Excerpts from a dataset
—————

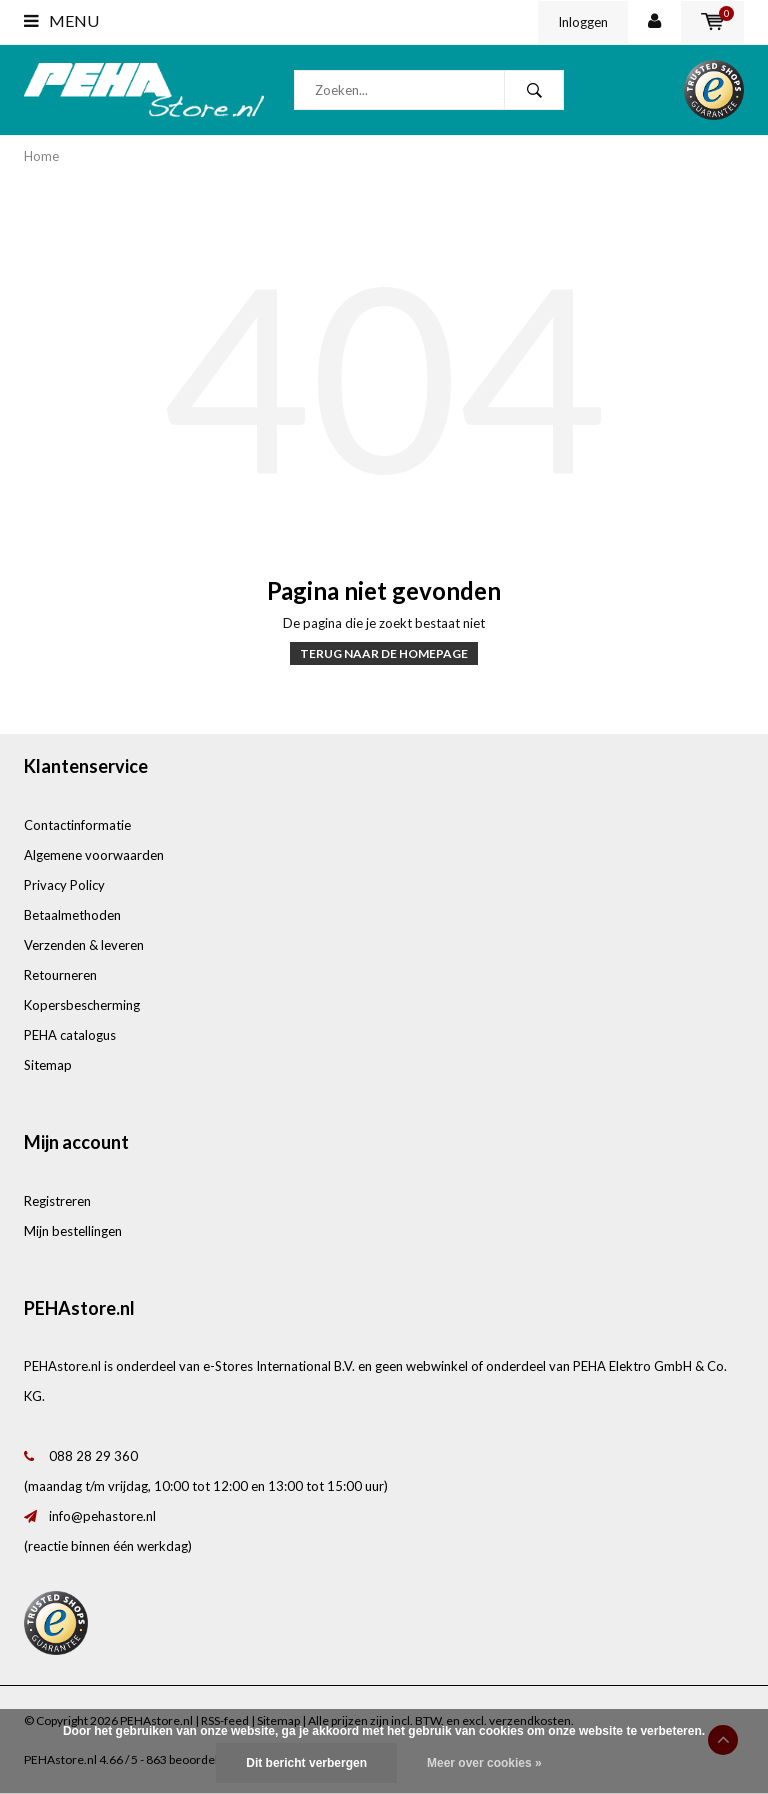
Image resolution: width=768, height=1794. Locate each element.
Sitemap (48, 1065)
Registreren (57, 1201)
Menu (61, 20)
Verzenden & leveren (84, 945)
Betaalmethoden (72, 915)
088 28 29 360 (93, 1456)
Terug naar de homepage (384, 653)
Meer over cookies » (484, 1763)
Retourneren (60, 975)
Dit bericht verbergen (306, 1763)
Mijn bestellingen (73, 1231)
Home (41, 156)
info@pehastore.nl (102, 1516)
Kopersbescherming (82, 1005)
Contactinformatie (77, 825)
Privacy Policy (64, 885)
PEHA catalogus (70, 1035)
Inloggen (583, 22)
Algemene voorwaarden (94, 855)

—————

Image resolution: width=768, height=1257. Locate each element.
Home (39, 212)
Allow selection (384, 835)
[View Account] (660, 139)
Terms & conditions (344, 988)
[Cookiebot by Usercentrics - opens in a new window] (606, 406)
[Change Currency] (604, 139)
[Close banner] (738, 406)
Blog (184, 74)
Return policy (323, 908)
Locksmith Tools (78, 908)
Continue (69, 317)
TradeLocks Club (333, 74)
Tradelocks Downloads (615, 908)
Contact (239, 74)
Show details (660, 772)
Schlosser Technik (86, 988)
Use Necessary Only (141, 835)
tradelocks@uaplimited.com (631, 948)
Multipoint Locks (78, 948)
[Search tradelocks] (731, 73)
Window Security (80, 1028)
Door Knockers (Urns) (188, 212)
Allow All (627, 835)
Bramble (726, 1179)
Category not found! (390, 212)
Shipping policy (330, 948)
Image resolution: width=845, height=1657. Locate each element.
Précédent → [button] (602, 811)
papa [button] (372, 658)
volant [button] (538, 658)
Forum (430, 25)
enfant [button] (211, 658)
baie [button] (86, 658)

—————

YOUR OBJECTIVE =
Retype the entries above exactly, but only from the line containing "Window Security (80, 1028)" through the line containing "baie [button] (86, 658)", both included.

REPLY TO THE TASK =
Window Security (80, 1028)
Door Knockers (Urns) (188, 212)
Allow All (627, 835)
Bramble (726, 1179)
Category not found! (390, 212)
Shipping policy (330, 948)
Image resolution: width=845, height=1657. Locate each element.
Précédent → [button] (602, 811)
papa [button] (372, 658)
volant [button] (538, 658)
Forum (430, 25)
enfant [button] (211, 658)
baie [button] (86, 658)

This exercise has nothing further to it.